How To Profit From My Favourite Recovery Sector

Published in Investing Strategy on 6 July 2006

Which sector has cheap shares bouncing back like rubber balls?

It's a cliche worn smooth by its passing through many hands that novelists should "write about what they know." It's an injunction worth following, especially for a novice writer. Closer to home, "invest in what you know" will save many share pickers a lot of cash unnecessarily poked into the brazier.

After a few years' working the value investing bellows it struck me that one sector has given the quickest and most reliable yield of dying coals coaxed back to a healthy yellow glow. Unlike say using software for designing suspension bridges or taking delivery of ten thousand tonnes of copper ore, it's something most of us get involved in many times each year. Even I do it, though some have said I don't do it often enough -- it's buying clothes.

Reversion to mean

Clothes retailers often give a textbook reversion to mean performance. The reason for this would be an investing red light in most businesses -- rapid product change.

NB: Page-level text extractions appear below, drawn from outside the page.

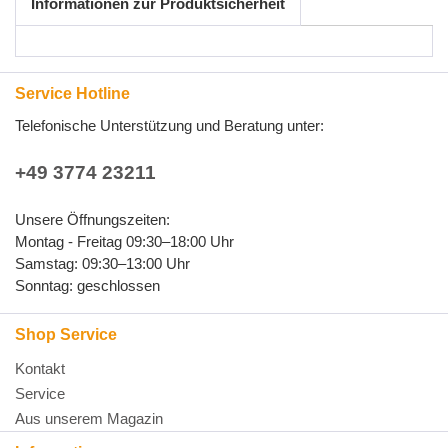
Informationen zur Produktsicherheit
Service Hotline
Telefonische Unterstützung und Beratung unter:
+49 3774 23211
Unsere Öffnungszeiten:
Montag - Freitag 09:30–18:00 Uhr
Samstag: 09:30–13:00 Uhr
Sonntag: geschlossen
Shop Service
Kontakt
Service
Aus unserem Magazin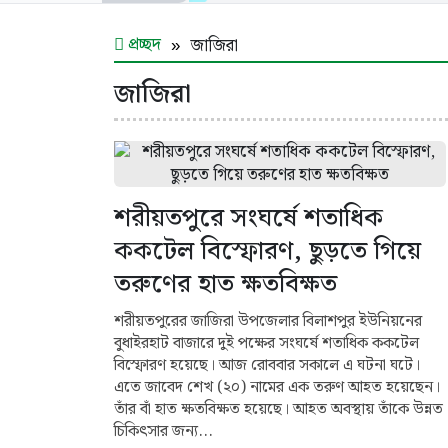
প্রচ্ছদ
জাজিরা
জাজিরা
শরীয়তপুরে সংঘর্ষে শতাধিক
ককটেল বিস্ফোরণ, ছুড়তে গিয়ে
তরুণের হাত ক্ষতবিক্ষত
শরীয়তপুরের জাজিরা উপজেলার বিলাশপুর ইউনিয়নের
বুধাইরহাট বাজারে দুই পক্ষের সংঘর্ষে শতাধিক ককটেল
বিস্ফোরণ হয়েছে। আজ রোববার সকালে এ ঘটনা ঘটে।
এতে জাবেদ শেখ (২০) নামের এক তরুণ আহত হয়েছেন।
তাঁর বাঁ হাত ক্ষতবিক্ষত হয়েছে। আহত অবস্থায় তাঁকে উন্নত
চিকিৎসার জন্য...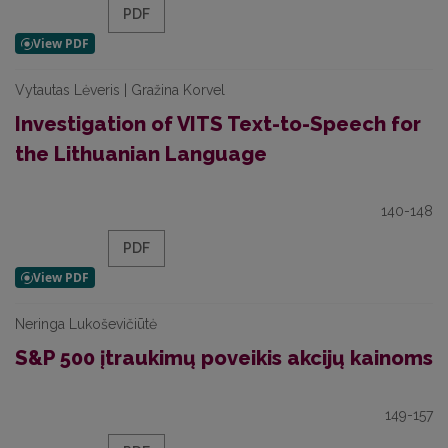
PDF
Vytautas Lėveris | Gražina Korvel
Investigation of VITS Text-to-Speech for
the Lithuanian Language
140-148
PDF
Neringa Lukoševičiūtė
S&P 500 įtraukimų poveikis akcijų kainoms
149-157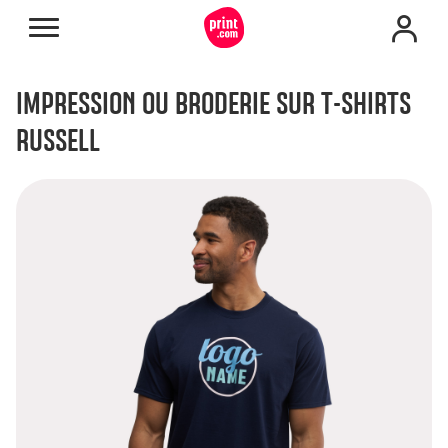
IMPRESSION OU BRODERIE SUR T-SHIRTS
RUSSELL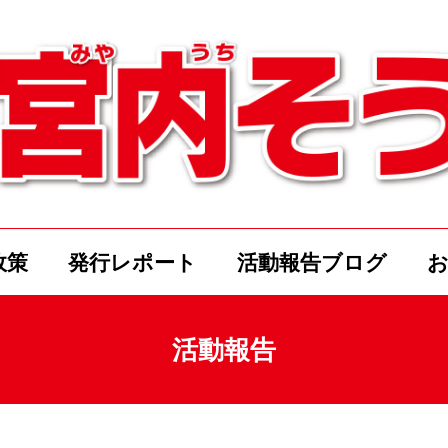
政策
発行レポート
活動報告ブログ
活動報告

Enter a newsagent and you'll be faced with a Panzer division of magazines designed to stimulate clothes buying. Each copy of What You Must Wear Right Now and Fashion Fascist is a manual on how not to be so-last-week. The buyers at Next (LSE: NXT) , Top Shop and Primark must guess what will be in demand three to six months hence. Most of the time these Nostradamuses get it right or near enough, with the dregs sold in end of season sales.

However even a tennis god like Bjorn Borg in his prime wasn't able to anticipate every serve and so nearly all retailers will fail to put their racquet on the fashion ball eventually. Shoppers will go elsewhere and profits will plunge. I've watched the share prices of Arcadia Group, New Look and Peacocks (all now in private hands) plunge, and then enjoyed the ride on their coat-tails when the business turns around, making around 200% in each case.

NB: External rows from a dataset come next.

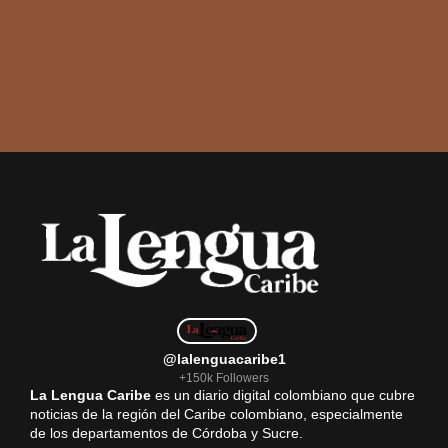
@lalenguacaribe1
+150k Followers
La Lengua Caribe
es un diario digital colombiano que cubre
noticias de la región del Caribe colombiano, especialmente
de los departamentos de Córdoba y Sucre.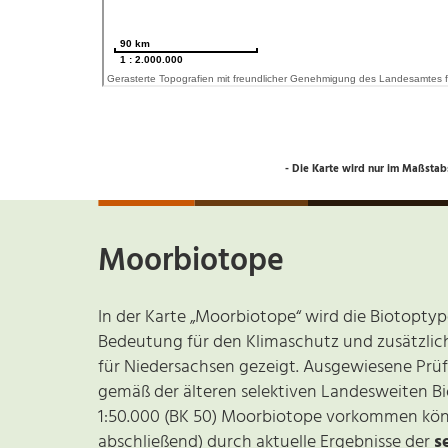
- Die Karte wird nur im Maßstabs
Moorbiotope
In der Karte „Moorbiotope“ wird die Biotopty
Bedeutung für den Klimaschutz und zusätzliche
für Niedersachsen gezeigt. Ausgewiesene Prüfk
gemäß der älteren selektiven Landesweiten B
1:50.000 (BK 50) Moorbiotope vorkommen könne
abschließend) durch aktuelle Ergebnisse der
s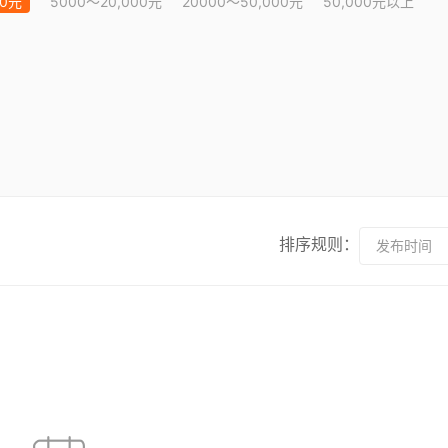
00元
5000～20,000元
20000～50,000元
50,000元以上
排序规则：
发布时间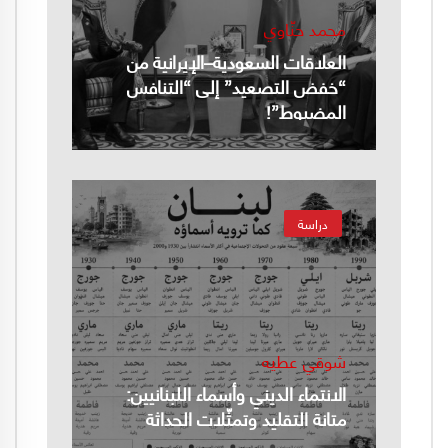
محمد حنّاوي
العلاقات السعودية–الإيرانية من
“خفض التصعيد” إلى “التنافس
المضبوط”!
دراسة
شوقي عطيه
الانتماء الديني وأسماء اللبنانيين:
متانة التقليد وتمثّلات الحداثة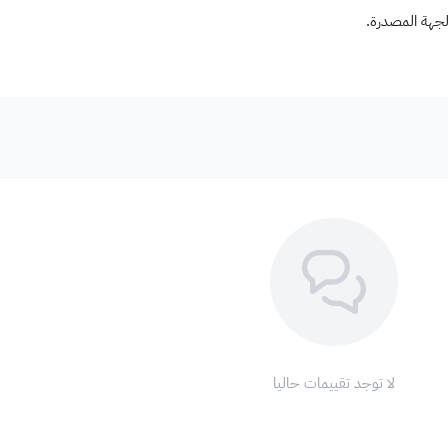
لجهة المصدرة.
لا توجد تقييمات حاليا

If you are lucky, the shops will be rainbow bright with the right fashions the very season after you buy. Marks and Spencer (LSE: MKS) on the other hand has had a seven year slump, needing two sets of new brooms in the boardroom to get shoppers back in force, and the share price back to nearly 600p again.

In the worse case, a company can go bust but this is rare for large high street chains with strong brands to weather the storm. Most clothes chains do get it right after a bad patch, the only question is how long will it take?

Four point plan

The way I've played this sector is:

· Choose a retailer using your favourite value metrics -- I normally use historic or forward P/E <8 but not lossmaking. Leave it alone if the debt is high.

· Get an edge from your own eyes and visit one of the stores. How does it compare to other retailers? Is there more stock on sale? Does it seem quiet? If you have an eye for fashion all the better.

· Wait until you see signs of recovery either in like-for-like sales or from your shop visits

· Buy and hold patiently until recovery and forward P/E is at sector average. Sell if the like-for-like trend worsens or a reconnaissance leaves you cold.

If your pick recovers well you should get a double whammy where profits rise and the market smiles on the company by re-rating it to a higher P/E.